WORK INSTRUCTIONS
Should any entry hold a picture, omit that picture and copy the rest of the entry exactly.

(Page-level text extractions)
=-=-=-=-=

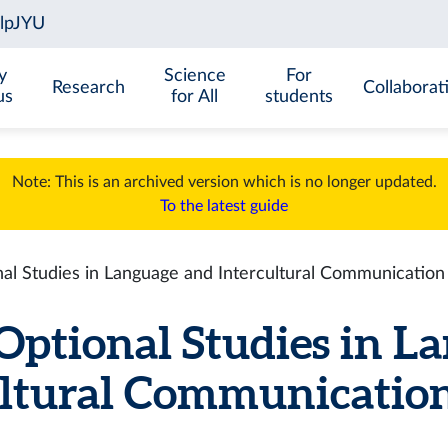
y
Science
For
Research
Collaborat
us
for All
students
Note: This is an archived version which is no longer updated.
To the latest guide
l Studies in Language and Intercultural Communication
ptional Studies in L
ltural Communication 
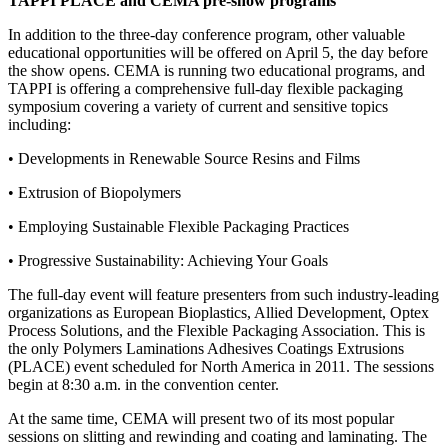
TAPPI PLACE and CEMA pre-show programs
In addition to the three-day conference program, other valuable
educational opportunities will be offered on April 5, the day before
the show opens. CEMA is running two educational programs, and
TAPPI is offering a comprehensive full-day flexible packaging
symposium covering a variety of current and sensitive topics
including:
• Developments in Renewable Source Resins and Films
• Extrusion of Biopolymers
• Employing Sustainable Flexible Packaging Practices
• Progressive Sustainability: Achieving Your Goals
The full-day event will feature presenters from such industry-leading
organizations as European Bioplastics, Allied Development, Optex
Process Solutions, and the Flexible Packaging Association. This is
the only Polymers Laminations Adhesives Coatings Extrusions
(PLACE) event scheduled for North America in 2011. The sessions
begin at 8:30 a.m. in the convention center.
At the same time, CEMA will present two of its most popular
sessions on slitting and rewinding and coating and laminating. The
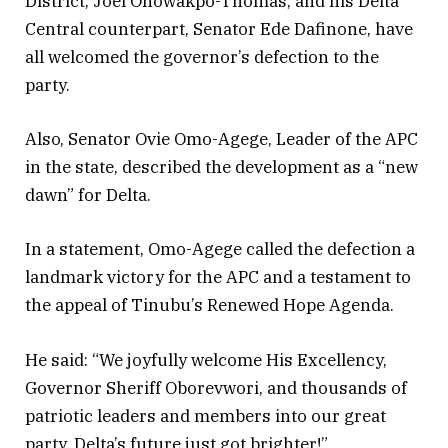
District, Joel Onowakpo-Thomas; and his Delta
Central counterpart, Senator Ede Dafinone, have
all welcomed the governor’s defection to the
party.
Also, Senator Ovie Omo-Agege, Leader of the APC
in the state, described the development as a “new
dawn” for Delta.
In a statement, Omo-Agege called the defection a
landmark victory for the APC and a testament to
the appeal of Tinubu’s Renewed Hope Agenda.
He said: “We joyfully welcome His Excellency,
Governor Sheriff Oborevwori, and thousands of
patriotic leaders and members into our great
party. Delta’s future just got brighter!”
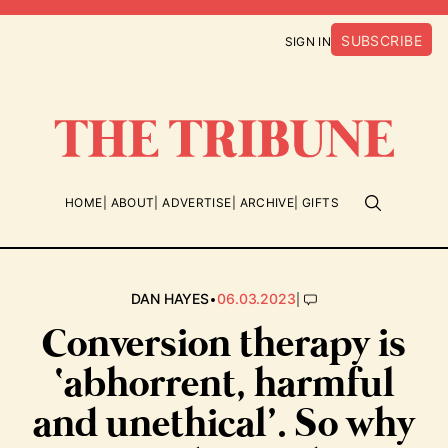
SUBSCRIBE
SIGN IN
HOME
ABOUT
ADVERTISE
ARCHIVE
GIFTS
•
|
DAN HAYES
06.03.2023
Conversion therapy is
‘abhorrent, harmful
and unethical’. So why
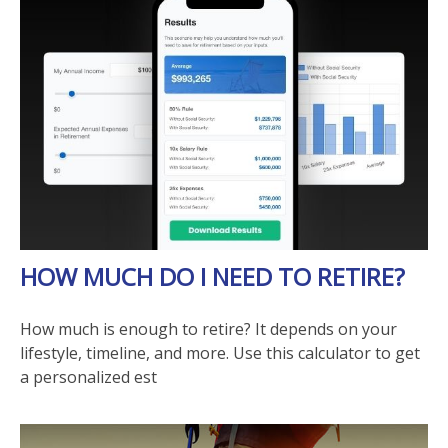
HOW MUCH DO I NEED TO RETIRE?
How much is enough to retire? It depends on your
lifestyle, timeline, and more. Use this calculator to get
a personalized est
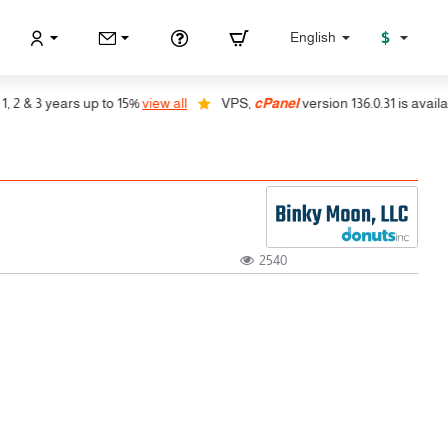
$
English
 & 3 years up to 15%
view all
VPS,
cPanel
version 136.0.31 is available
2540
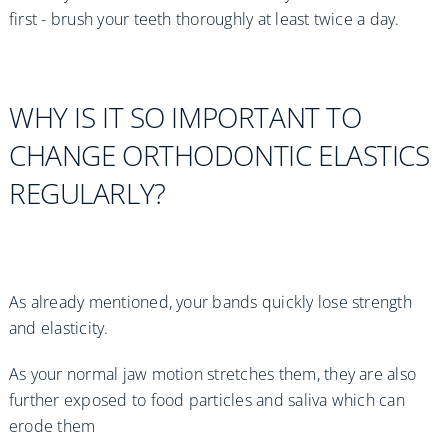
first - brush your teeth thoroughly at least twice a day.
WHY IS IT SO IMPORTANT TO
CHANGE ORTHODONTIC ELASTICS
REGULARLY?
As already mentioned, your bands quickly lose strength
and elasticity.
As your normal jaw motion stretches them, they are also
further exposed to food particles and saliva which can
erode them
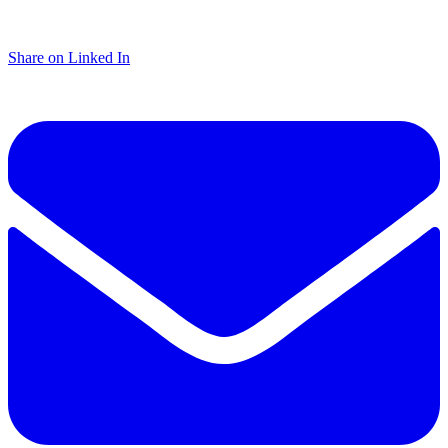
Share on Linked In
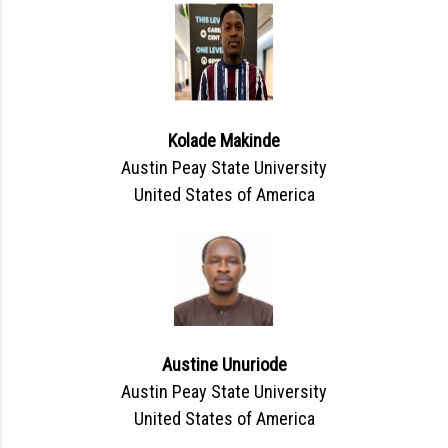
Kolade Makinde
Austin Peay State University
United States of America
Austine Unuriode
Austin Peay State University
United States of America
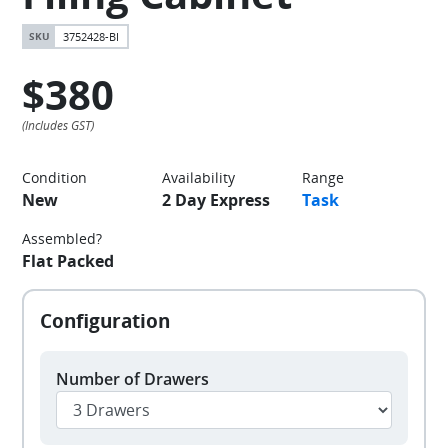
3752428-BI
$380
Condition
Availability
Range
New
2 Day Express
Task
Assembled?
Flat Packed
Number of Drawers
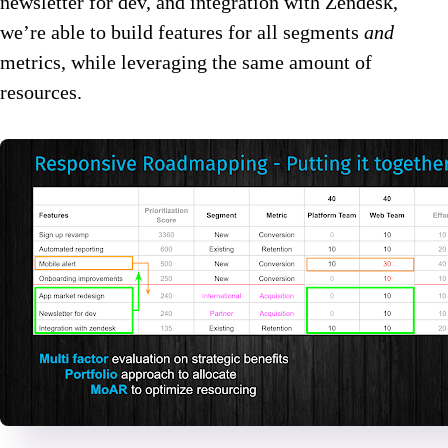
newsletter for dev, and integration with Zendesk,
we’re able to build features for all segments
and
metrics, while leveraging the same amount of
resources.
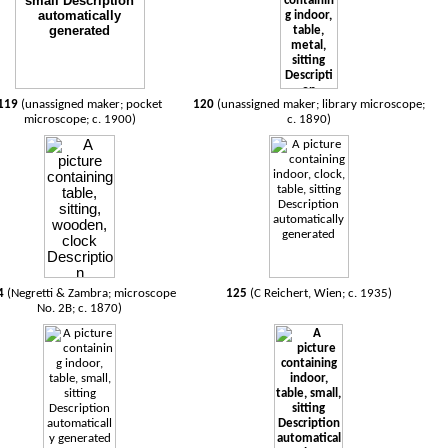
119
(unassigned maker; pocket
120
(unassigned maker; library microscope;
microscope; c. 1900)
c. 1890)
4
(Negretti & Zambra; microscope
125
(C Reichert, Wien; c. 1935)
No. 2B; c. 1870)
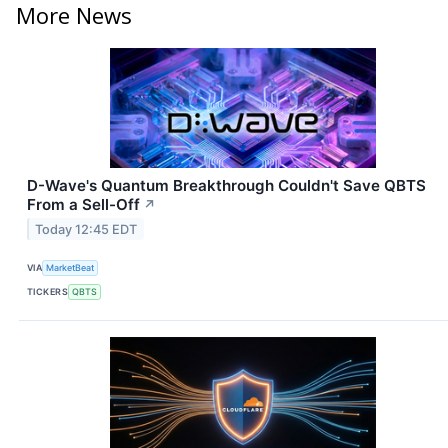
More News
D-Wave's Quantum Breakthrough Couldn't Save QBTS
From a Sell-Off
↗
Today 12:45 EDT
VIA
MarketBeat
TICKERS
QBTS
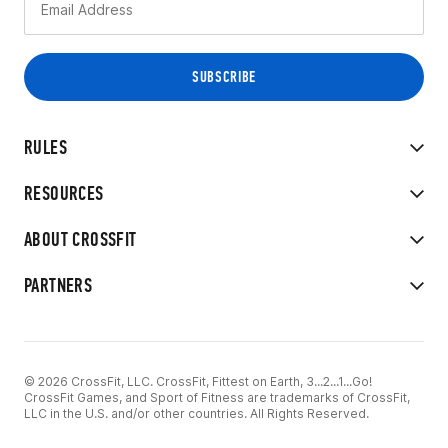
RULES
RESOURCES
ABOUT CROSSFIT
PARTNERS
© 2026 CrossFit, LLC. CrossFit, Fittest on Earth, 3...2...1...Go!
CrossFit Games, and Sport of Fitness are trademarks of CrossFit,
LLC in the U.S. and/or other countries. All Rights Reserved.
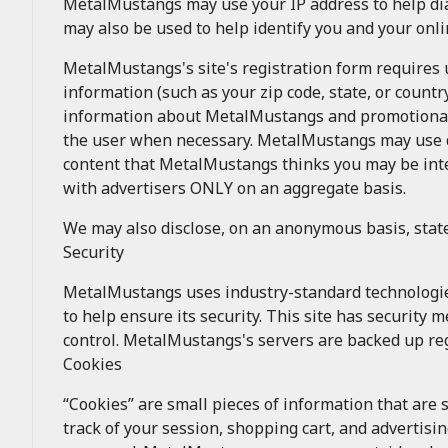
MetalMustangs may use your IP address to help di
may also be used to help identify you and your onl
MetalMustangs's site's registration form requires
information (such as your zip code, state, or coun
information about MetalMustangs and promotional 
the user when necessary. MetalMustangs may use dem
content that MetalMustangs thinks you may be inte
with advertisers ONLY on an aggregate basis.
We may also disclose, on an anonymous basis, sta
Security
MetalMustangs uses industry-standard technologi
to help ensure its security. This site has security
control. MetalMustangs's servers are backed up reg
Cookies
“Cookies” are small pieces of information that are
track of your session, shopping cart, and advertisi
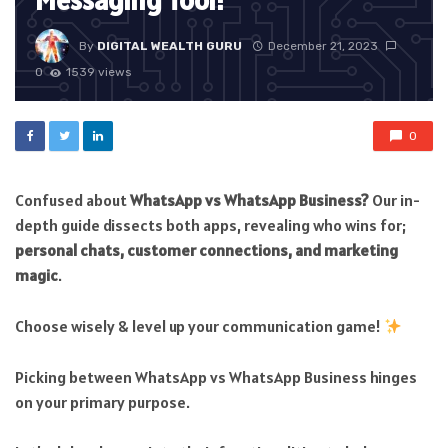
Messaging Tool!
By
DIGITAL WEALTH GURU
December 21, 2023
0
1539 views
0
Confused about
WhatsApp vs WhatsApp Business?
Our in-
depth guide dissects both apps, revealing who wins for;
personal chats, customer connections, and marketing
magic
.
Choose wisely & level up your communication game!
Picking between WhatsApp vs WhatsApp Business hinges
on your primary purpose.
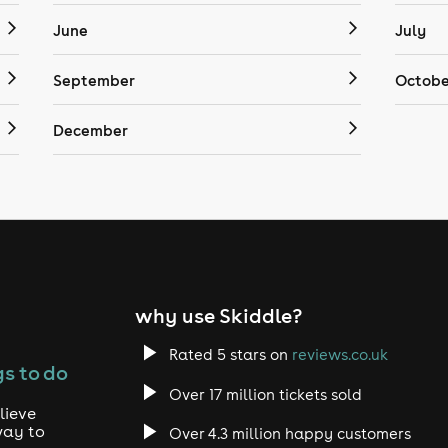
June
July
September
Octobe
December
why use Skiddle?
Rated 5 stars on
reviews.co.uk
s to do
Over 17 million tickets sold
lieve
way to
Over 4.3 million happy customers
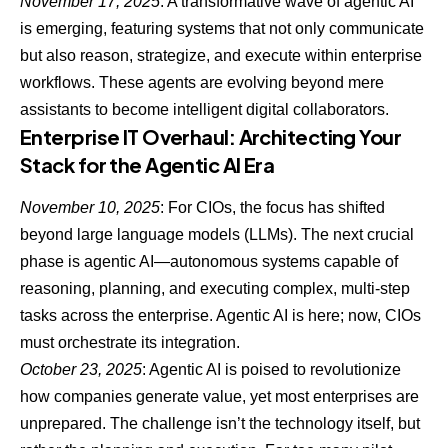
November 17, 2025
: A transformative wave of agentic AI
is emerging, featuring systems that not only communicate
but also reason, strategize, and execute within enterprise
workflows. These agents are evolving beyond mere
assistants to become intelligent digital collaborators.
Enterprise IT Overhaul: Architecting Your
Stack for the Agentic AI Era
November 10, 2025
: For CIOs, the focus has shifted
beyond large language models (LLMs). The next crucial
phase is
agentic AI—autonomous systems
capable of
reasoning, planning, and executing complex, multi-step
tasks across the enterprise. Agentic AI is here; now, CIOs
must orchestrate its integration.
October 23, 2025
: Agentic AI is poised to revolutionize
how companies generate value, yet most enterprises are
unprepared. The challenge isn’t the technology itself, but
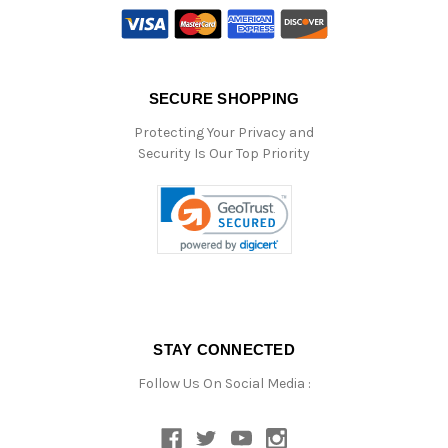
SECURE SHOPPING
Protecting Your Privacy and
Security Is Our Top Priority
STAY CONNECTED
Follow Us On Social Media :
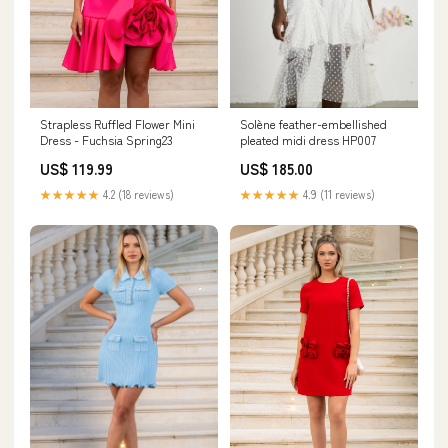
Solène feather-embellished
Strapless Ruffled Flower Mini
pleated midi dress HP007
Dress - Fuchsia Spring23
US$ 185.00
US$ 119.99
★★★★★
4.9 (11 reviews)
★★★★★
4.2 (18 reviews)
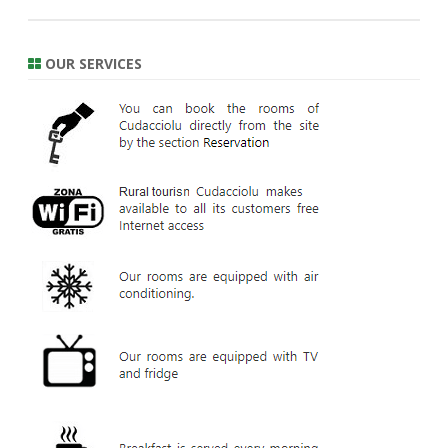
OUR SERVICES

=-=-=-=-=

FINISHED EXERCISE
y
Science
For
Research
Collaborat
us
for All
students
Note: This is an archived version which is no longer updated.
To the latest guide
l Studies in Language and Intercultural Communication
ptional Studies in L
ltural Communication 
TAPPI PLACE and CEMA pre-show programs
In addition to the three-day conference program, other valuable
educational opportunities will be offered on April 5, the day before
the show opens. CEMA is running two educational programs, and
TAPPI is offering a comprehensive full-day flexible packaging
symposium covering a variety of current and sensitive topics
including:
• Developments in Renewable Source Resins and Films
• Extrusion of Biopolymers
• Employing Sustainable Flexible Packaging Practices
• Progressive Sustainability: Achieving Your Goals
The full-day event will feature presenters from such industry-leading
organizations as European Bioplastics, Allied Development, Optex
Process Solutions, and the Flexible Packaging Association. This is
the only Polymers Laminations Adhesives Coatings Extrusions
(PLACE) event scheduled for North America in 2011. The sessions
begin at 8:30 a.m. in the convention center.
At the same time, CEMA will present two of its most popular
sessions on slitting and rewinding and coating and laminating. The
District, Joel Onowakpo-Thomas; and his Delta
Central counterpart, Senator Ede Dafinone, have
all welcomed the governor’s defection to the
party.
Also, Senator Ovie Omo-Agege, Leader of the APC
in the state, described the development as a “new
dawn” for Delta.
In a statement, Omo-Agege called the defection a
landmark victory for the APC and a testament to
the appeal of Tinubu’s Renewed Hope Agenda.
He said: “We joyfully welcome His Excellency,
Governor Sheriff Oborevwori, and thousands of
patriotic leaders and members into our great
party. Delta’s future just got brighter!”
SUBSCRIBE
SIGN IN
HOME
ABOUT
ADVERTISE
ARCHIVE
GIFTS
•
|
DAN HAYES
06.03.2023
Conversion therapy is
‘abhorrent, harmful
and unethical’. So why
HOW MUCH DO I NEED TO RETIRE?
How much is enough to retire? It depends on your
lifestyle, timeline, and more. Use this calculator to get
a personalized est
$
English
 & 3 years up to 15%
view all
VPS,
cPanel
version 136.0.31 is available
2540
first - brush your teeth thoroughly at least twice a day.
WHY IS IT SO IMPORTANT TO
CHANGE ORTHODONTIC ELASTICS
REGULARLY?
As already mentioned, your bands quickly lose strength
and elasticity.
As your normal jaw motion stretches them, they are also
further exposed to food particles and saliva which can
erode them
Share on Linked In
Kolade Makinde
Austin Peay State University
United States of America
Austine Unuriode
Austin Peay State University
United States of America
3752428-BI
$380
Condition
Availability
Range
New
2 Day Express
Task
Assembled?
Flat Packed
Number of Drawers
newsletter for dev, and integration with Zendesk,
we’re able to build features for all segments
and
metrics, while leveraging the same amount of
resources.
119
(unassigned maker; pocket
120
(unassigned maker; library microscope;
microscope; c. 1900)
c. 1890)
4
(Negretti & Zambra; microscope
125
(C Reichert, Wien; c. 1935)
No. 2B; c. 1870)
More News
D-Wave's Quantum Breakthrough Couldn't Save QBTS
From a Sell-Off
↗
Today 12:45 EDT
VIA
MarketBeat
TICKERS
QBTS
RULES
RESOURCES
ABOUT CROSSFIT
PARTNERS
© 2026 CrossFit, LLC. CrossFit, Fittest on Earth, 3...2...1...Go!
CrossFit Games, and Sport of Fitness are trademarks of CrossFit,
LLC in the U.S. and/or other countries. All Rights Reserved.
MetalMustangs may use your IP address to help di
may also be used to help identify you and your onl
MetalMustangs's site's registration form requires
information (such as your zip code, state, or coun
information about MetalMustangs and promotional 
the user when necessary. MetalMustangs may use dem
content that MetalMustangs thinks you may be inte
with advertisers ONLY on an aggregate basis.
We may also disclose, on an anonymous basis, sta
Security
MetalMustangs uses industry-standard technologi
to help ensure its security. This site has security
control. MetalMustangs's servers are backed up reg
Cookies
“Cookies” are small pieces of information that are
track of your session, shopping cart, and advertisi
Messaging Tool!
By
DIGITAL WEALTH GURU
December 21, 2023
0
1539 views
0
Confused about
WhatsApp vs WhatsApp Business?
Our in-
depth guide dissects both apps, revealing who wins for;
personal chats, customer connections, and marketing
magic
.
Choose wisely & level up your communication game!
Picking between WhatsApp vs WhatsApp Business hinges
on your primary purpose.
June
July
September
Octobe
December
why use Skiddle?
Rated 5 stars on
reviews.co.uk
s to do
Over 17 million tickets sold
lieve
way to
Over 4.3 million happy customers
November 17, 2025
: A transformative wave of agentic AI
is emerging, featuring systems that not only communicate
but also reason, strategize, and execute within enterprise
workflows. These agents are evolving beyond mere
assistants to become intelligent digital collaborators.
Enterprise IT Overhaul: Architecting Your
Stack for the Agentic AI Era
November 10, 2025
: For CIOs, the focus has shifted
beyond large language models (LLMs). The next crucial
phase is
agentic AI—autonomous systems
capable of
reasoning, planning, and executing complex, multi-step
tasks across the enterprise. Agentic AI is here; now, CIOs
must orchestrate its integration.
October 23, 2025
: Agentic AI is poised to revolutionize
how companies generate value, yet most enterprises are
unprepared. The challenge isn’t the technology itself, but
SECURE SHOPPING
Protecting Your Privacy and
Security Is Our Top Priority
STAY CONNECTED
Follow Us On Social Media :
Solène feather-embellished
Strapless Ruffled Flower Mini
pleated midi dress HP007
Dress - Fuchsia Spring23
US$ 185.00
US$ 119.99
★★★★★
4.9 (11 reviews)
★★★★★
4.2 (18 reviews)
OUR SERVICES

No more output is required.